I don’t have an answer to this, nor do I think that there is one (at least, not one that I would enjoy implementing. Remember, I have problems coloring inside the lines). But it’s one of the things that’s been on my mind lately.
Claw is recovering from the shellacking I gave it (the complications I added to the plot would have worked wonderfully for a novel. Not so much for a novella) and should be ready for release Real Soon Now (the editor is already tapping her fingers and asking when she can expect it).
Unfortunately I made the mistake of reading other authors’ newsletters and watching the trailer for A Pale Blue Eye last night. Now my Inner Taskmistress is screaming at me, “Why aren’t you selling more books? Why isn’t anyone optioning YOUR work? Is your thumb permanently embedded in your ass or are you actually going to earn some damn money this year?”
People think that working for yourself must be great. Not so much, especially when your Inner Taskmistress can be an utter bitch. I always feel that there’s more I can be doing, should be doing, and if I don’t do that I’m a lazy slut who deserves to spend her golden years in a cardboard box under a bridge. And I know that’s a stupid mindset to have but it’s a hard one to shake.
Anyway, I’d better wrap this up and get to work. I need to write a lot of words today if I want to be able to spend the weekend taking down the Christmas decorations and cleaning, whee…
And I woke up with the cold realization that I was heading down … well, not necessarily the wrong road with Shifter Woods: Claw, but a road that would require it to be a full length novel instead of a novella.

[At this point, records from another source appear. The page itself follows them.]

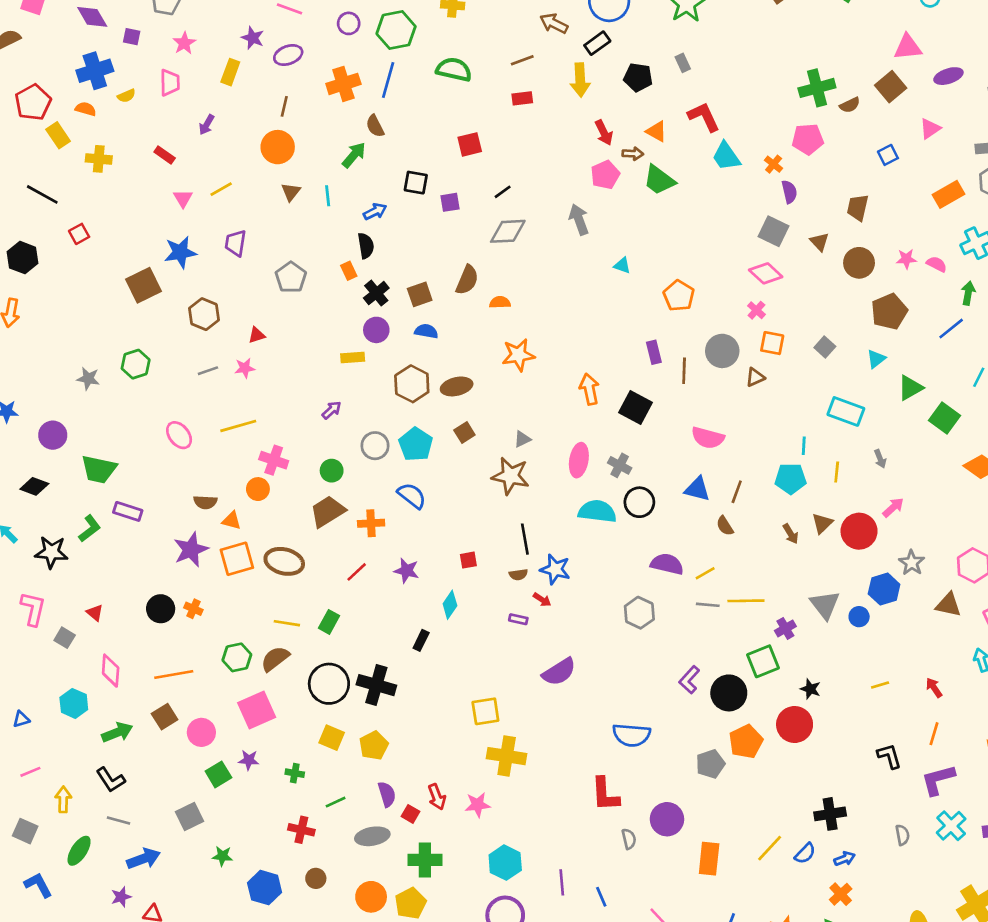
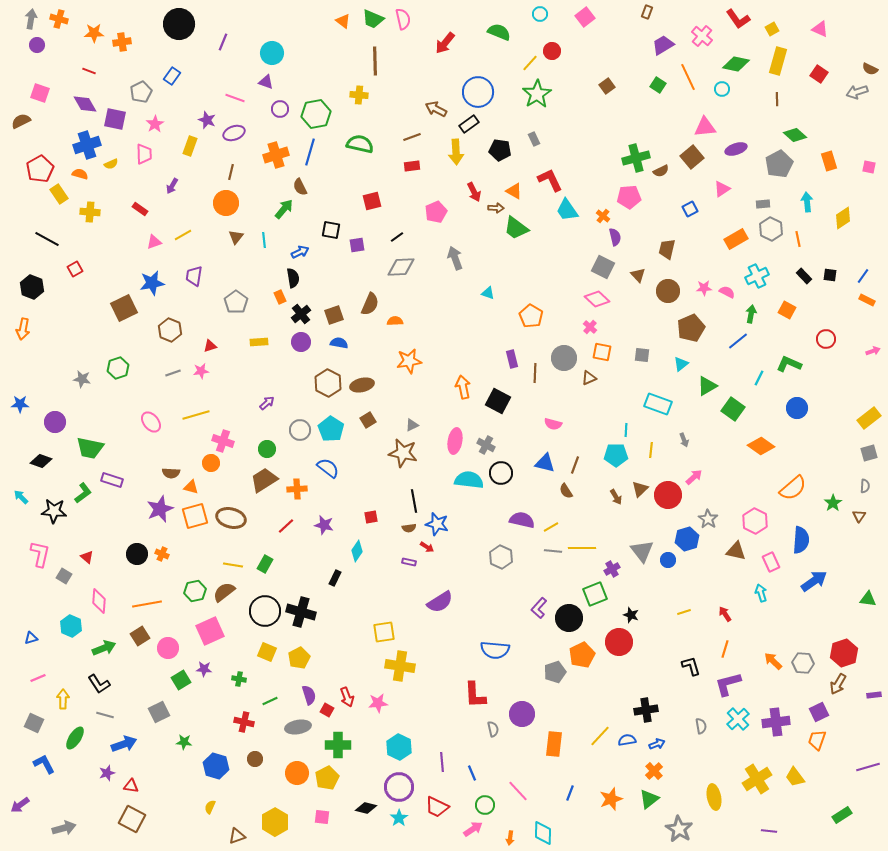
purple square: (132, 37) -> (115, 119), size x1.6
pink pentagon: (605, 175) -> (436, 212), moved
pink triangle: (183, 198) -> (154, 242), turned 42
gray square: (825, 347) -> (642, 355), turned -35
yellow rectangle: (353, 358) -> (259, 342), moved
pink semicircle: (708, 438) -> (553, 424), size x0.7
blue semicircle: (805, 853) -> (627, 740), turned -144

Yeah, no. Which means today will be going back into the existing half and tearing it to shreds to fit the new beginning. Annoying because it’s gonna take up the bulk of today’s writing time but it’s necessary. Once I have that fixed, I’m going to switch over to Crystal Blade and knock out my daily word count for that, then spend the rest of the work day designing my Patreon (which I’m going to launch on 1/15/23) and roughing out the short story that I’ll be writing for January’s offering.
The nice thing about my plans of writing an exclusive short story that only patrons can read is that at the end of the year I’ll have twelve short stories that I can compile into a collection and publish. Of course, that means that I have to write one short story a month (two this month, really, so that I can have February’s ready to go by 2/1/23). But if I want to make a five figure year, this is the way to do it.
The J Crew won’t like being locked out of my office again, but as long as they have the bedroom in which to lounge they’ll live.